■ Task to carry out: In the records below, find the line holding "Desgraciadamente, la versión de su" and the line holding "navegador está desfasada". Set down both, with every line between them, exactly.

Collection entries:

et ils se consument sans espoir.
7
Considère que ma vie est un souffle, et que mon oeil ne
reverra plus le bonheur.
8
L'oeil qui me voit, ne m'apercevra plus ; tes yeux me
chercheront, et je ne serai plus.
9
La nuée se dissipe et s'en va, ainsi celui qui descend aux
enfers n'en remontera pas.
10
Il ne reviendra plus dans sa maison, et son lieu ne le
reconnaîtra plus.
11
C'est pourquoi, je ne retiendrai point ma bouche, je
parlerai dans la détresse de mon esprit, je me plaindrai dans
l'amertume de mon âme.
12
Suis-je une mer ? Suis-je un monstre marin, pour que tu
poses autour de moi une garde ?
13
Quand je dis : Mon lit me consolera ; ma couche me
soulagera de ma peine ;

* * *

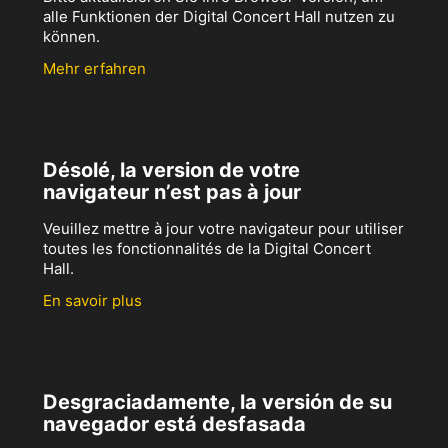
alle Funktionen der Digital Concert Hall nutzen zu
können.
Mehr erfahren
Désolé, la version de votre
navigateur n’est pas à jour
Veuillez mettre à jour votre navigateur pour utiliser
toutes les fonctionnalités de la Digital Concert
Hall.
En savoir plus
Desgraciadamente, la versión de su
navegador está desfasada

■ Solution:
Desgraciadamente, la versión de su
navegador está desfasada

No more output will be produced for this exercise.